▶ [TASK TO CARRY OUT]
For this task, output every entry below exactly and omit the pictures.

▶ [RECORDS FOR THIS EXERCISE]
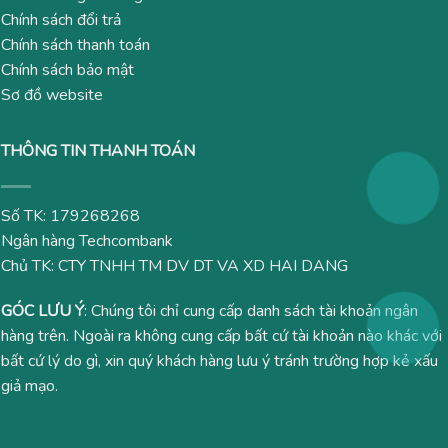
Chính sách đổi trả
Chính sách thanh toán
Chính sách bảo mật
Sơ đồ website
THÔNG TIN THANH TOÁN
Số TK: 179268268
Ngân hàng Techcombank
Chủ TK: CTY TNHH TM DV DT VA XD HAI DANG
GÓC LƯU Ý
: Chúng tôi chỉ cung cấp danh sách tài khoản ngân
hàng trên. Ngoài ra không cung cấp bất cứ tài khoản nào khác với
bất cứ lý do gì, xin quý khách hàng lưu ý tránh trường hợp kẻ xấu
giả mạo.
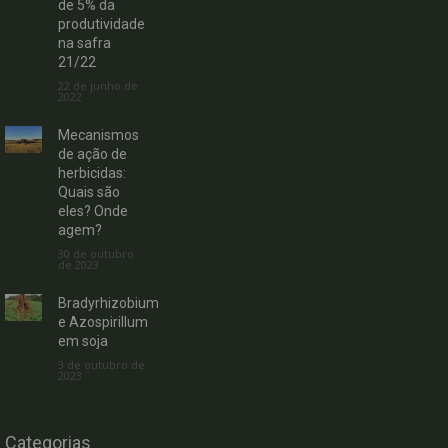
de 5% da
produtividade
na safra
21/22
22 de junho de
2022
Mecanismos
de ação de
herbicidas:
Quais são
eles? Onde
agem?
30 de outubro
de 2023
Bradyrhizobium
e Azospirillum
em soja
3 de outubro de
2023
Categorias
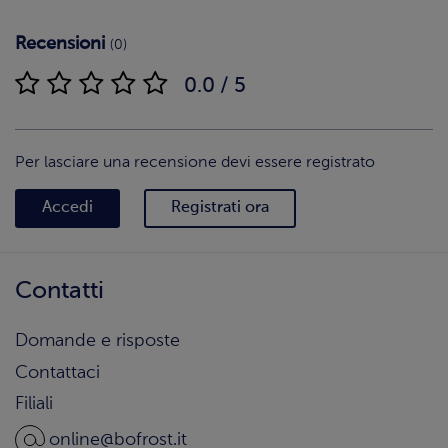
Recensioni
(0)
0.0 / 5
Per lasciare una recensione devi essere registrato
Accedi
Registrati ora
Contatti
Domande e risposte
Contattaci
Filiali
online@bofrost.it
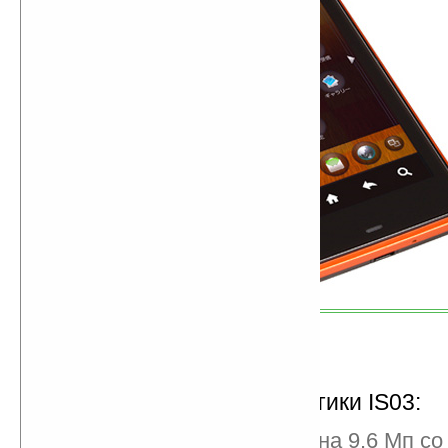
Технические характеристики IS03:
автофокусная камера на 9.6 Мп со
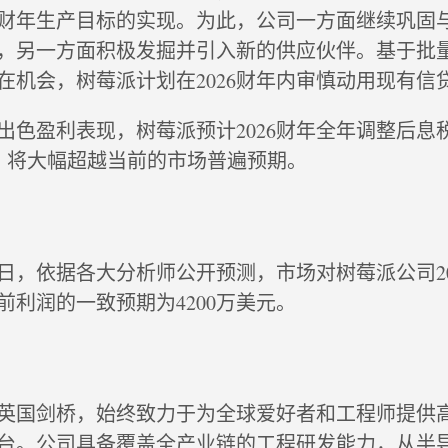
26财年生产目标的实现。为此，公司一方面继续巩固
，另一方面积极发掘并引入新的供应伙伴。基于批
在机会，树莓派计划在2026财年内审慎动用现有信
出色盈利表现，树莓派预计2026财年全年调整后息
DA）将大幅超越当前的市场普遍预期。
月4日，依据各大分析师公开预测，市场对树莓派公司2
前利润的一致预期为4200万美元。
英国剑桥，始终致力于为全球爱好者和工程师提供
台。公司具备覆盖全产业链的工程研发能力，从半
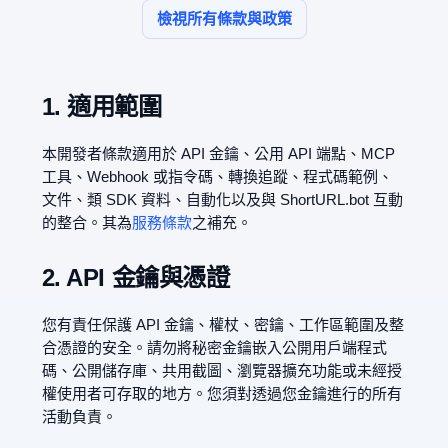
檢視所有條款與政策
1. 適用範圍
本開發者條款適用於 API 金鑰、公用 API 端點、MCP
工具、Webhook 或指令碼、轉換追蹤、程式碼範例、
文件、類 SDK 資料、自動化以及與 ShortURL.bot 互動
的整合。其為
服務條款
之補充。
2. API 金鑰與憑證
您有責任保護 API 金鑰、權杖、密鑰、工作區範圍及整
合憑證的安全。請勿將秘密金鑰嵌入公開用戶端程式
碼、公開儲存庫、共用截圖、瀏覽器擴充功能或未經授
權使用者可存取的地方。您須對透過您金鑰進行的所有
活動負責。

▶ [EXERCISE RESULT]
Chính sách đổi trả
Chính sách thanh toán
Chính sách bảo mật
Sơ đồ website
THÔNG TIN THANH TOÁN
Số TK: 179268268
Ngân hàng Techcombank
Chủ TK: CTY TNHH TM DV DT VA XD HAI DANG
GÓC LƯU Ý
: Chúng tôi chỉ cung cấp danh sách tài khoản ngân
hàng trên. Ngoài ra không cung cấp bất cứ tài khoản nào khác với
bất cứ lý do gì, xin quý khách hàng lưu ý tránh trường hợp kẻ xấu
giả mạo.
de 5% da
produtividade
na safra
21/22
22 de junho de
2022
Mecanismos
de ação de
herbicidas:
Quais são
eles? Onde
agem?
30 de outubro
de 2023
Bradyrhizobium
e Azospirillum
em soja
3 de outubro de
2023
Categorias
Recensioni
(0)
0.0 / 5
Per lasciare una recensione devi essere registrato
Accedi
Registrati ora
Contatti
Domande e risposte
Contattaci
Filiali
online@bofrost.it
Технические характеристики IS03:
автофокусная камера на 9.6 Мп со
26财年生产目标的实现。为此，公司一方面继续巩固
，另一方面积极发掘并引入新的供应伙伴。基于批
在机会，树莓派计划在2026财年内审慎动用现有信
出色盈利表现，树莓派预计2026财年全年调整后息
DA）将大幅超越当前的市场普遍预期。
月4日，依据各大分析师公开预测，市场对树莓派公司2
前利润的一致预期为4200万美元。
英国剑桥，始终致力于为全球爱好者和工程师提供
台。公司具备覆盖全产业链的工程研发能力，从半
檢視所有條款與政策
1. 適用範圍
本開發者條款適用於 API 金鑰、公用 API 端點、MCP
工具、Webhook 或指令碼、轉換追蹤、程式碼範例、
文件、類 SDK 資料、自動化以及與 ShortURL.bot 互動
的整合。其為
服務條款
之補充。
2. API 金鑰與憑證
您有責任保護 API 金鑰、權杖、密鑰、工作區範圍及整
合憑證的安全。請勿將秘密金鑰嵌入公開用戶端程式
碼、公開儲存庫、共用截圖、瀏覽器擴充功能或未經授
權使用者可存取的地方。您須對透過您金鑰進行的所有
活動負責。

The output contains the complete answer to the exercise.